What welfare rights should asylum seekers have once they arrive on Australian soil?
That’s the question being asked after the Sydney Morning Herald reported that leaked government documents show some will be given a new visa that will limited their financial assistance. Those put on a ‘final departure Bridging E Visa’, reports SMH, will see their income support will cease (estimated to be $200 a fortnight) and they will be given three weeks to find their own place to live, rather then live in government-supported accommodation. They will also be responsible for their own living costs such as food, clothing and transport. They will be able to work, but those aged over 18 won’t be able to study.

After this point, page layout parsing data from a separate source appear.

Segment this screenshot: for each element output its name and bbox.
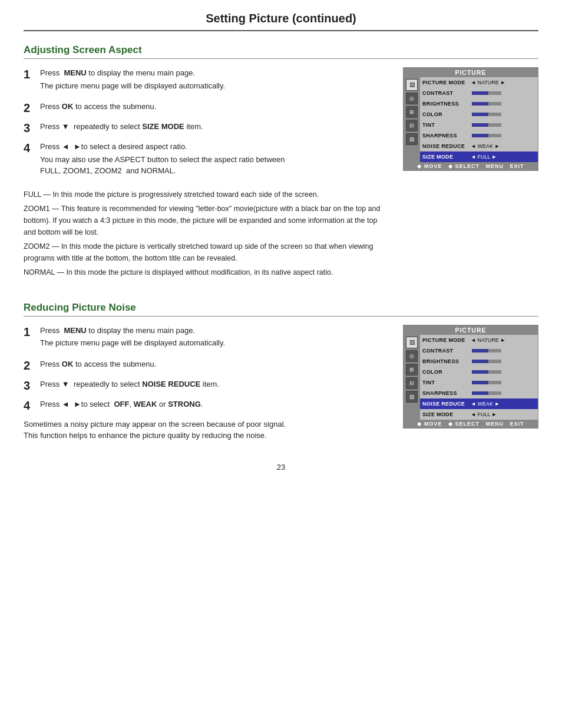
step4-zoom1: ZOOM1 bbox=[63, 166, 90, 175]
tv-icon2-3: ⊞ bbox=[406, 364, 418, 375]
tv2-bar-sharpness-empty bbox=[488, 391, 501, 395]
tv2-bar-contrast-empty bbox=[488, 349, 501, 353]
step2-key-ok: OK bbox=[62, 102, 74, 111]
s2-step2-text: Press OK to access the submenu. bbox=[40, 358, 156, 370]
tv2-bar-contrast bbox=[472, 349, 501, 353]
tv-menu1-footer: ◆ MOVE ◆ SELECT MENU EXIT bbox=[404, 162, 538, 170]
desc-normal: NORMAL — In this mode the picture is dis… bbox=[24, 266, 391, 278]
tv-menu-1: PICTURE 🖼 ◎ ⊞ ⊟ ▤ PICTURE MODE ◄ NATURE … bbox=[403, 67, 538, 171]
tv-bar-contrast-empty bbox=[488, 91, 501, 95]
section2-step4: 4 Press ◄ ►to select OFF, WEAK or STRONG… bbox=[24, 398, 391, 413]
section2-steps: 1 Press MENU to display the menu main pa… bbox=[24, 325, 391, 445]
section-reducing-picture-noise: Reducing Picture Noise 1 Press MENU to d… bbox=[24, 302, 538, 445]
tv2-row-sharpness: SHARPNESS bbox=[420, 388, 538, 398]
step4-zoom2: ZOOM2 bbox=[95, 166, 122, 175]
tv-label-size-mode: SIZE MODE bbox=[422, 154, 470, 160]
tv-menu2-title: PICTURE bbox=[404, 325, 538, 335]
tv-bar-sharpness-empty bbox=[488, 134, 501, 137]
step4-full: FULL bbox=[40, 166, 59, 175]
tv-menu1-body: 🖼 ◎ ⊞ ⊟ ▤ PICTURE MODE ◄ NATURE ► CONTRA… bbox=[404, 77, 538, 162]
tv2-value-noise-reduce: ◄ WEAK ► bbox=[471, 401, 500, 407]
tv-value-picture-mode: ◄ NATURE ► bbox=[471, 80, 505, 85]
section1-title: Adjusting Screen Aspect bbox=[24, 44, 538, 56]
section1-step2: 2 Press OK to access the submenu. bbox=[24, 101, 391, 115]
tv-bar-contrast-filled bbox=[472, 91, 488, 95]
tv2-bar-color-empty bbox=[488, 370, 501, 374]
tv-row-color: COLOR bbox=[420, 109, 538, 120]
tv-value-noise-reduce: ◄ WEAK ► bbox=[471, 143, 500, 149]
section1-step1: 1 Press MENU to display the menu main pa… bbox=[24, 67, 391, 95]
tv-bar-contrast bbox=[472, 91, 501, 95]
s2-step1-text: Press MENU to display the menu main page… bbox=[40, 325, 225, 337]
step4-aspect-bold: ASPECT bbox=[115, 155, 146, 164]
tv2-value-picture-mode: ◄ NATURE ► bbox=[471, 337, 505, 343]
tv-label-sharpness: SHARPNESS bbox=[422, 133, 470, 139]
section1-content: 1 Press MENU to display the menu main pa… bbox=[24, 67, 538, 281]
step4-text: Press ◄ ►to select a desired aspect rati… bbox=[40, 141, 285, 153]
tv2-label-contrast: CONTRAST bbox=[422, 348, 470, 354]
tv-icon2-pic: 🖼 bbox=[406, 337, 418, 348]
tv-icon1-2: ◎ bbox=[406, 93, 418, 104]
section2-content: 1 Press MENU to display the menu main pa… bbox=[24, 325, 538, 445]
tv-label-brightness: BRIGHTNESS bbox=[422, 101, 470, 107]
s2-step2-key-ok: OK bbox=[62, 360, 74, 368]
tv-row-tint: TINT bbox=[420, 120, 538, 130]
section2-divider bbox=[24, 316, 538, 317]
tv-icon1-5: ▤ bbox=[406, 133, 418, 145]
tv-menu2-icons: 🖼 ◎ ⊞ ⊟ ▤ bbox=[404, 335, 420, 420]
tv-label-tint: TINT bbox=[422, 122, 470, 128]
s2-step2-num: 2 bbox=[24, 358, 40, 373]
tv-row-sharpness: SHARPNESS bbox=[420, 130, 538, 141]
tv-icon1-3: ⊞ bbox=[406, 106, 418, 118]
tv2-bar-tint bbox=[472, 381, 501, 384]
tv-bar-brightness bbox=[472, 102, 501, 106]
tv-bar-brightness-empty bbox=[488, 102, 501, 106]
section1-step4: 4 Press ◄ ►to select a desired aspect ra… bbox=[24, 141, 391, 180]
section2-step2: 2 Press OK to access the submenu. bbox=[24, 358, 391, 373]
desc-zoom1-term: ZOOM1 bbox=[24, 205, 49, 213]
tv2-bar-tint-empty bbox=[488, 381, 501, 384]
s2-step3-text: Press ▼ repeatedly to select NOISE REDUC… bbox=[40, 378, 219, 390]
step1-key-menu: MENU bbox=[64, 68, 86, 77]
tv-row-picture-mode: PICTURE MODE ◄ NATURE ► bbox=[420, 77, 538, 88]
section2-note: Sometimes a noisy picture may appear on … bbox=[24, 419, 391, 442]
tv-value-size-mode: ◄ FULL ► bbox=[471, 154, 497, 160]
section-adjusting-screen-aspect: Adjusting Screen Aspect 1 Press MENU to … bbox=[24, 44, 538, 281]
section1-steps: 1 Press MENU to display the menu main pa… bbox=[24, 67, 391, 281]
tv-label-noise-reduce: NOISE REDUCE bbox=[422, 143, 470, 149]
tv2-row-picture-mode: PICTURE MODE ◄ NATURE ► bbox=[420, 335, 538, 345]
s2-step4-text: Press ◄ ►to select OFF, WEAK or STRONG. bbox=[40, 398, 203, 410]
desc-full: FULL — In this mode the picture is progr… bbox=[24, 189, 391, 200]
section1-descriptions: FULL — In this mode the picture is progr… bbox=[24, 189, 391, 278]
tv-bar-tint bbox=[472, 123, 501, 127]
tv-menu2-footer: ◆ MOVE ◆ SELECT MENU EXIT bbox=[404, 420, 538, 428]
step3-num: 3 bbox=[24, 121, 40, 135]
tv2-label-color: COLOR bbox=[422, 369, 470, 375]
tv2-bar-brightness-filled bbox=[472, 360, 488, 363]
tv2-label-noise-reduce: NOISE REDUCE bbox=[422, 401, 470, 407]
tv2-bar-tint-filled bbox=[472, 381, 488, 384]
step2-num: 2 bbox=[24, 101, 40, 115]
tv2-bar-brightness-empty bbox=[488, 360, 501, 363]
step4-normal: NORMAL bbox=[141, 166, 174, 175]
tv-bar-sharpness-filled bbox=[472, 134, 488, 137]
section2-step3: 3 Press ▼ repeatedly to select NOISE RED… bbox=[24, 378, 391, 393]
s2-step1-sub: The picture menu page will be displayed … bbox=[40, 337, 225, 349]
tv-menu1-icons: 🖼 ◎ ⊞ ⊟ ▤ bbox=[404, 77, 420, 162]
step4-num: 4 bbox=[24, 141, 40, 155]
section2-title: Reducing Picture Noise bbox=[24, 302, 538, 314]
s2-step4-strong: STRONG bbox=[168, 400, 201, 409]
desc-zoom1: ZOOM1 — This feature is recommended for … bbox=[24, 203, 391, 238]
tv2-label-picture-mode: PICTURE MODE bbox=[422, 337, 470, 343]
tv2-row-brightness: BRIGHTNESS bbox=[420, 356, 538, 367]
tv2-row-color: COLOR bbox=[420, 367, 538, 377]
tv-bar-brightness-filled bbox=[472, 102, 488, 106]
step1-sub: The picture menu page will be displayed … bbox=[40, 80, 225, 92]
tv-label-picture-mode: PICTURE MODE bbox=[422, 80, 470, 85]
step3-text: Press ▼ repeatedly to select SIZE MODE i… bbox=[40, 121, 203, 133]
tv2-label-sharpness: SHARPNESS bbox=[422, 390, 470, 396]
step1-num: 1 bbox=[24, 67, 40, 81]
tv2-bar-contrast-filled bbox=[472, 349, 488, 353]
tv-label-contrast: CONTRAST bbox=[422, 90, 470, 96]
tv2-label-tint: TINT bbox=[422, 380, 470, 386]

The topic of immigrants getting welfare in Australia has been long debated. It hasn’t helped that there has been a hoax email doing the rounds claiming refugees get more help than Australian residents. That email, besides being false, is believed to have actually started in Canada, in reference to the settlement of African refugees there. Even in that case, the facts were wrong.
The Australian government does have a range of assistance for migrants. There is a migration program for skilled an family migrants, and a humanitarian program for refugees. Full details of what is available is shown on the Parliament of Australian website.
Should people seeking asylum be able to rely on Centrelink to survive, after fleeing a country? While a large percentage do not have work, there’s also a fair chance they’ve never had much schooling either, which makes employment even harder to find. Add to that many don’t speak, or even understand, English, then that makes things even harder.
There are Adult migrant English programs available to help, but should the government be doing more to help newcomers settle in to the Australia lifestyle, rather than cancel the benefits they were eligible for?